The CNSC's general nuclear safety objective requires that nuclear facilities be designed and operated in a manner that will protect the health, safety and security of persons and the environment from unreasonable risk, and to implement Canada's international commitments on the peaceful use of nuclear energy. To achieve this objective, the regulatory approach strikes a balance between pure performance-based regulation and prescriptive-based regulation. By utilizing this approach, CNSC seeks to ensure a regulatory environment exists that encourages innovation within the nuclear industry without compromising the high standards necessary for safety.

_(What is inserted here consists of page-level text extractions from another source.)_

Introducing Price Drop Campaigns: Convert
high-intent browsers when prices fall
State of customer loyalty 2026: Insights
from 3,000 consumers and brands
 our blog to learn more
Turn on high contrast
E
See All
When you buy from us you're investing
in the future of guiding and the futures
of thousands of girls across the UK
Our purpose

The CNSC is applying a technology neutral approach as part of its continuing work to update its regulatory framework and achieve clarity of its requirements. A reactor power threshold of approximately 200 MW(th) has been chosen to distinguish between large and small reactors. It is recognized that some small modular reactors (SMRs) will be larger than 200 MW(th), so a graded approach to achieving safety is still possible even though nuclear power plant design and safety requirements will apply. Design requirements for large reactors are established through two main regulatory documents. These are RD-337 Design for New Nuclear Power Plants and RD-310 Safety Analysis for Nuclear Power Plants. For reactors below 200 MW(th), the CNSC allows additional flexibility in the use of a graded approach to achieving safety in two new regulatory documents: RD-367 Design of Small Reactors and RD-308 Deterministic Safety Analysis for Small Reactors.

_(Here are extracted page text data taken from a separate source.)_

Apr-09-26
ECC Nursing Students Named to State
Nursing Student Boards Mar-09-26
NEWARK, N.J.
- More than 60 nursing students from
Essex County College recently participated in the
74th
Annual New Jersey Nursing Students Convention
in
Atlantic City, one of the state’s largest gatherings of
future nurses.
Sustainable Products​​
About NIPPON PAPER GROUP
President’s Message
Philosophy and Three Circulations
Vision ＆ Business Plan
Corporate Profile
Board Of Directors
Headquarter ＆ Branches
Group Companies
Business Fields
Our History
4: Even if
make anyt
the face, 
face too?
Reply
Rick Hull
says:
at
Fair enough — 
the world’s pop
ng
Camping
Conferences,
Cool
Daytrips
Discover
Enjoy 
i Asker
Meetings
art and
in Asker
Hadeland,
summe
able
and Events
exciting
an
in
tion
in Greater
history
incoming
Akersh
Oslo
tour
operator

The CNSC offers a pre-licensing vendor design review as an optional service for reactor facility designs. This review process is intended to provide early identification and resolution of potential regulatory or technical issues in the design process, particularly those that could result in significant changes to the design or analysis. The process aims to increase regulatory certainty and ultimately contribute to public safety.
This paper outlines the CNSC's expectations for applicant and vendor readiness and discusses the process for pre-licensing reviews which allows vendors and applicants to understand their readiness for licensing.